##### Input records #####
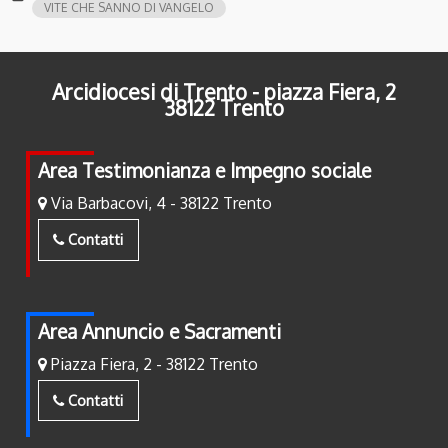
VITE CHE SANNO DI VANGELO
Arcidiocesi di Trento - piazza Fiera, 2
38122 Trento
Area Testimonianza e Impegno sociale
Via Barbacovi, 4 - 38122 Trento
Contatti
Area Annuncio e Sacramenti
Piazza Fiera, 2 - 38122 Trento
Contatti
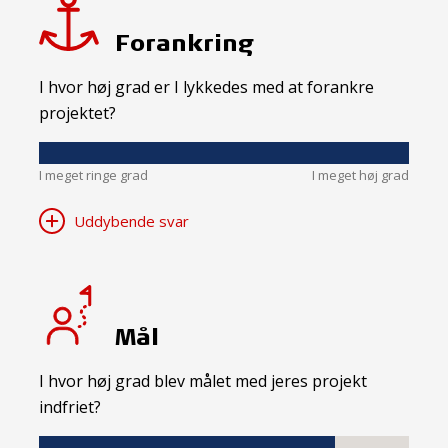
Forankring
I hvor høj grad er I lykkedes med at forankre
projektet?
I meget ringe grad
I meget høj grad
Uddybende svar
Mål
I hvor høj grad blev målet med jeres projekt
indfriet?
#####
##### Input records #####
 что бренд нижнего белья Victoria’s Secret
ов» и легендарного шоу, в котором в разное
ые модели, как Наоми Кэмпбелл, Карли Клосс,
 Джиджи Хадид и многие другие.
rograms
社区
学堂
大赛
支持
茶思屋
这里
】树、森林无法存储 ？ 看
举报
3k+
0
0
#####
##### Input records #####
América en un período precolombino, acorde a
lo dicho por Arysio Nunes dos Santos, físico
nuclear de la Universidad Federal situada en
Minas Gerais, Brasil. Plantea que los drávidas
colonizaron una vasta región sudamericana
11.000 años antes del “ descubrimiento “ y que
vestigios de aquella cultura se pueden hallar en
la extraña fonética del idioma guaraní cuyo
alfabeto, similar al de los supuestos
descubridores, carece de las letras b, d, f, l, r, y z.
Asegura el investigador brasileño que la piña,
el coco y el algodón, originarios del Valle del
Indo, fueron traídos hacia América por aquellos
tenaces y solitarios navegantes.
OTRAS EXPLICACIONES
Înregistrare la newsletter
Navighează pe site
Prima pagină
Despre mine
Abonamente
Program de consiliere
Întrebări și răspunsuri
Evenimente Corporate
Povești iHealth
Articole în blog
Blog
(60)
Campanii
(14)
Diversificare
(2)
#####
**Exercise goal**.
All lines with the word "Area" need to be copied from the data above.

**Answer section**.
Area Testimonianza e Impegno sociale
Area Annuncio e Sacramenti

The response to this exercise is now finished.